Alors qu'un système saturé invite à chercher ce qui l'a conduit dans cet état.


Tous ces déclencheurs racontent peut-être la même chose


Le stress.

Les hormones.

Le manque de sommeil.

Les odeurs.

Le bruit.

La lumière.

Les changements de rythme.

Les vacances.


Ces éléments semblent très différents.

Pourtant, ils ont tous un point commun.


Ils demandent au corps de s'adapter.


Et lorsque cette capacité d'adaptation devient plus difficile, le système nerveux peut finir par réagir de façon excessive à des situations qui étaient auparavant bien tolérées.


C'est précisément pour cette raison que je ne considère pas les déclencheurs comme le cœur du problème.

Je les considère plutôt comme des indices.


Cela ne signifie pas qu'il est cassé.

Cela ne signifie pas qu'il est condamné.

Cela signifie simplement que quelque chose mérite d'être compris plus en profondeur.


Pourquoi cette vision change tout


Si l'on considère que chaque déclencheur est le problème, alors il faut continuer à chercher.

Encore.

Et encore.

Et encore.


Si l'on considère que tous ces déclencheurs sont peut-être l'expression d'un même déséquilibre plus global, alors la perspective change complètement.

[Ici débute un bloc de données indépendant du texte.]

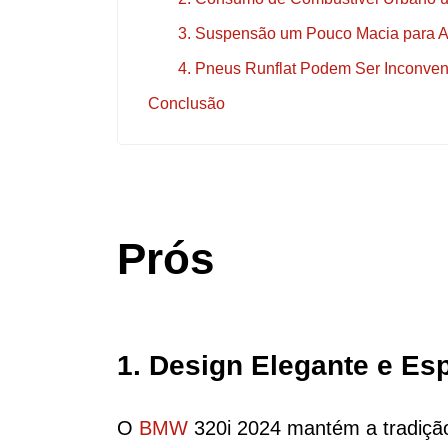
3. Suspensão um Pouco Macia para A
4. Pneus Runflat Podem Ser Inconven
Conclusão
Prós
1. Design Elegante e Es
O
BMW
320i 2024 mantém a tradição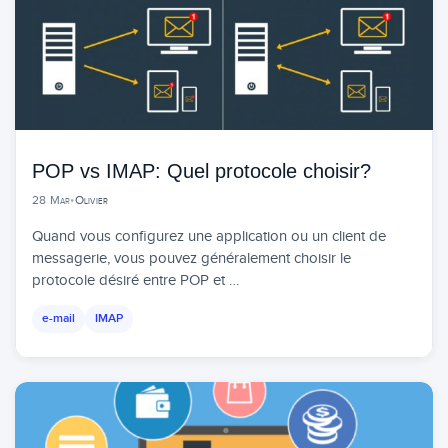
POP vs IMAP: Quel protocole choisir?
28 Mar
•
Olivier
Quand vous configurez une application ou un client de
messagerie, vous pouvez généralement choisir le
protocole désiré entre POP et …
e-mail
IMAP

On cesse progressivement de traquer chaque détail.


Et c'est souvent à cet endroit que les choses deviennent réellement intéressantes.


Conclusion


Les déclencheurs de migraine existent.


Mais lorsque leur nombre continue d'augmenter au fil des années, ils ne constituent plus forcément une explication satisfaisante.

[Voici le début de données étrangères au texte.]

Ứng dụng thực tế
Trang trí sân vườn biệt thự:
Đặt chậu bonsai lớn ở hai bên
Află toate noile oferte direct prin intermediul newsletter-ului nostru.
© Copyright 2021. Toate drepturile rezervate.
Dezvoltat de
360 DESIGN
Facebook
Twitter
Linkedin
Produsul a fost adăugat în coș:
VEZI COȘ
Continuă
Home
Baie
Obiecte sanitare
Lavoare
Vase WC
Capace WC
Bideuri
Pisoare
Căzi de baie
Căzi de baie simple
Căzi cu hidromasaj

Car à force d'ajouter des aliments, des odeurs, du stress, des hormones, du sommeil ou de la météo à la liste, une autre réalité finit parfois par apparaître :

Le problème n'est peut-être pas que votre corps réagit à une chose.

Le problème est peut-être qu'il réagit à trop de choses.


Et cette nuance change profondément la manière de comprendre la migraine.




FAQ : Déclencheurs de migraine


Quels sont les déclencheurs de migraine les plus fréquents ?

Les déclencheurs de migraine les plus souvent rapportés sont le stress, le manque de sommeil, les variations hormonales, certains aliments, l'alcool, la déshydratation, les odeurs fortes, la lumière intense et les changements de rythme de vie.


Comment identifier ses déclencheurs de migraine ?

Tenir un journal de migraine peut aider à repérer certains schémas récurrents. Il est généralement recommandé de noter les repas, le sommeil, le niveau de stress, les symptômes et les circonstances précédant une migraine.


Les déclencheurs de migraine sont-ils les mêmes chez tout le monde ?

Non. Chaque migraineux possède ses propres sensibilités. Un facteur pouvant favoriser une migraine chez une personne peut n'avoir aucun effet chez une autre.


Pourquoi certains aliments déclenchent-ils des migraines ?

Certains aliments sont régulièrement associés aux migraines, notamment l'alcool, les fromages affinés, le chocolat ou certains produits riches en histamine. Cependant, la réaction reste très individuelle.


Le stress est-il le principal déclencheur de migraine ?

Le stress fait partie des déclencheurs les plus fréquemment cités. Toutefois, il n'est pas le seul. Le sommeil, les hormones, les changements de rythme de vie ou certaines stimulations sensorielles peuvent également intervenir.


Peut-on avoir une migraine sans déclencheur identifiable ?

Oui. De nombreuses migraineuses rapportent des migraines sans cause apparente. Dans certains cas, aucun déclencheur évident n'est retrouvé malgré une observation attentive.


Les hormones peuvent-elles être un déclencheur de migraine ?

Oui. Les fluctuations hormonales, notamment autour des règles, de la grossesse ou de la périménopause, sont fréquemment associées à l'apparition de migraines chez certaines femmes.


Pourquoi les vacances peuvent-elles déclencher une migraine ?

Certaines personnes développent ce que l'on appelle parfois une "migraine du week-end" ou une "migraine des vacances". Les modifications de rythme, de sommeil ou de niveau de stress pourraient participer à ce phénomène.


Sources

  1. Martin PR, Behbehani MM. Toward a behavioral neurology of migraine. Headache. 2001.

  2. Kelman L. The triggers or precipitants of the acute migraine attack. Cephalalgia. 2007.

  3. Blumenfeld AM. Hypervigilance, Allostatic Load, and Migraine Prevention. Headache. 2021.